23. The respiratory ventilator of claim 21 , wherein when the pin is adjacent to both the first end of the spiral slot and a first end of the elongated slot, the effective crank arm length is a first effective crank arm length, when the pin is adjacent to both the second end of the spiral slot and a second end of the elongated slot, the effective crank arm length is a second effective crank arm length, and when the pin is positioned between the first and second ends of both the spiral and elongated slots, the effective crank arm length is a third effective crank arm length, the third effective crank arm length being greater than the first effective crank arm length and less than the second effective crank arm length.

24. The respiratory ventilator of claim 21 , wherein the control wheel has a plurality of detents extending about the circumference of the control wheel, the respiratory ventilator further comprising: a detent lock being selectively engaged to a selected one of the detents to selectively lock the crank arm to the control wheel, the control wheel being rotationally fixed relative to the crank arm when the crank arm and control wheel are selectively locked together to prevent the effective crank arm length from being adjusted.

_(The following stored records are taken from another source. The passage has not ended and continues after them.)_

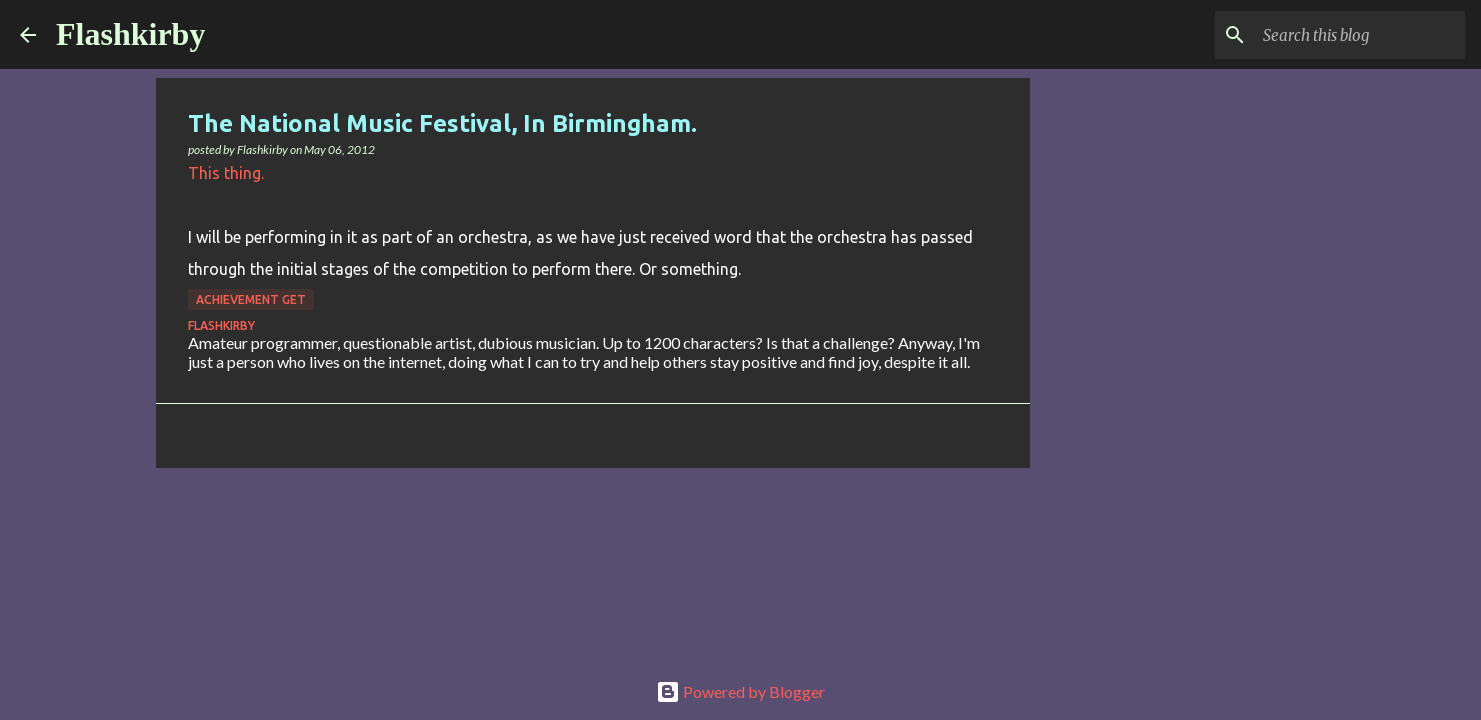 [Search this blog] (1360, 35)
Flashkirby (130, 34)
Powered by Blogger (740, 691)
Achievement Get (251, 299)
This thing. (226, 173)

25. The respiratory ventilator of claim 21 , wherein the control wheel includes markings arrayed circumferentially about the control wheel, each marking corresponding to a specific tidal volume, the respiratory ventilator further comprising: an indicator adjacent to the control wheel, the selected tidal volume being selected when the indicator is positioned adjacent to a marking that corresponds to the selected tidal volume.

26. The respiratory ventilator of claim 16, further comprising a head attached to an end of the bellows, the head having a gas inlet check valve through which gas is drawn into the bellows by decompression of the bellows, the head having a gas outlet check valve through which gas from the bellows is delivered to a patient.

27. The respiratory ventilator of claim 26, further comprising a diaphragm attached to an end of the bellows that is opposite the head, the connecting rod being attached to the diaphragm and operably connected to the bellows through the diaphragm.

28. The respiratory ventilator of claim 27, further comprising: a support post for supporting each of the head, the bellows, and the diaphragm, the head being selectively attached to the support post; a clamp selectively attached to the support post; and at least one guide extending between the head and the clamp, the at least one guide at least partially surrounding at least one of the bellows and the diaphragm to help guide the reciprocating motion of the bellows along the axis of reciprocation.

29. The respiratory ventilator of claim 26, further comprising an adjustable pressure relief valve on the head for selecting a relief pressure in the ventilator, gas pressure during delivery of the selected tidal volume reaching the selected relief pressure responsively causing the pressure relief valve to open to release a portion of the gas pressure, a tidal volume less than the selected tidal volume being delivered to the patient upon opening of the pressure relief valve.

30. The respiratory ventilator of claim 29, wherein the pressure relief valve includes a thumbscrew with a thumbscrew head, a spring, a cap that is biased by the spring to close off an opening in the head that is in fluid communication with the bellows, and a pressure relief scale that corresponds to a biasing force of the spring, the thumbscrew being adjustable to the selected relief pressure by aligning a bottom of the thumbscrew head with the selected relief pressure on the scale, the gas pressure of the selected tidal volume reaching the selected relief pressure while being delivered to the patient responsively causing the pressure relief valve to open by urging the cap away from the opening against the bias of the spring.